The Naive Bayes classifier provided by Apache Spark out of the box is quite limited. It was intended primarily for document classification. It does not automatically handle continuous features, strings, null values, or any sort of visualization of the resulting model. In this session, you’ll learn about changes made to allow it to work on datasets with any sort of column types. More importantly, you’ll get a demonstration of how the model can be visualized in order to gain insight, and interactively apply it to new data.

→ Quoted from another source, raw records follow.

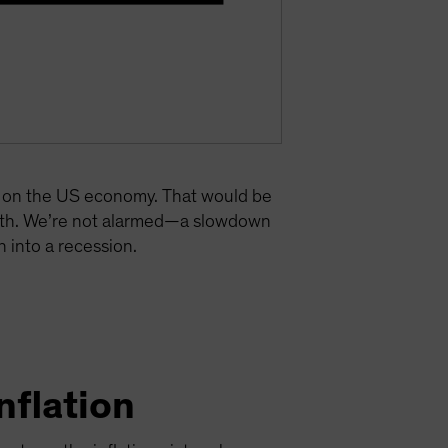
re on the US economy. That would be
owth. We’re not alarmed—a slowdown
 into a recession.
nflation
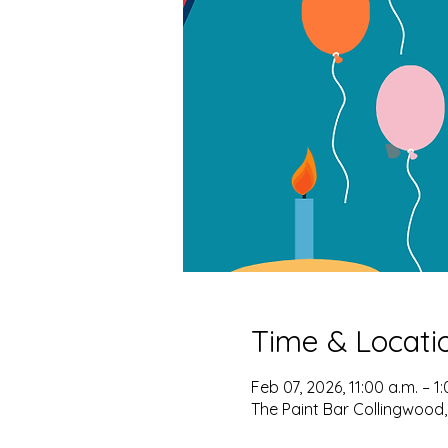
Time & Locati
Feb 07, 2026, 11:00 a.m. – 1
The Paint Bar Collingwood,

Hear how, in order to bin continuous columns, ESI Group employs the open source Minimum Description Length Principal (MDLP) library developed by Sergio Ramirez based on a paper by Fayyad and Irani. It is capable of using Spark to do entropy-based binning on many columns simultaneously with respect to a specific target. Once continuous columns have been binned and indexed, they can be processed by Spark’s Naive Bayes algorithm.
Session hashtag: #SFml4
Barry G Becker loves to create software to visualize information. He has authored over a dozen journal papers in scientific and information visualization, and is an inventor of 5 US patents. He worked initially as a researcher at Lawrence Livermore National Laboratory, and later as a software professional at various start-up ventures and established software companies, most recently at ESI Group. Barry was one of the original members of the MineSet team back in the nineties, and rejoined the team in 2014 to help develop a cloud version of the product using web technologies and Spark.